### PROBLEM DETAILS
Please repeat the records word for word and skip the pictures.

### MATERIALS PROVIDED
★ ★ ★ ★ ★

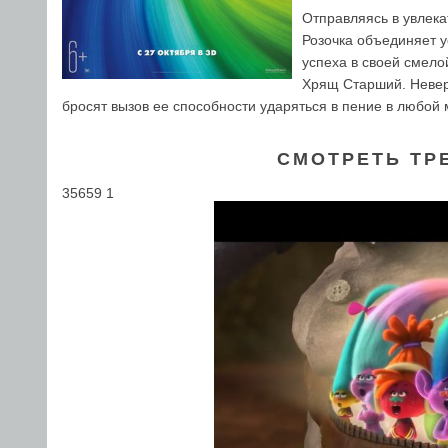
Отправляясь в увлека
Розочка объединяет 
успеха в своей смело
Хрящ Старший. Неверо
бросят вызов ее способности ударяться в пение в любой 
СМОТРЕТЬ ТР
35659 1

★ ★ ★ ★ ★

### WRITTEN SOLUTION
Отправляясь в увлека
Розочка объединяет 
успеха в своей смело
Хрящ Старший. Неверо
бросят вызов ее способности ударяться в пение в любой 
СМОТРЕТЬ ТР
35659 1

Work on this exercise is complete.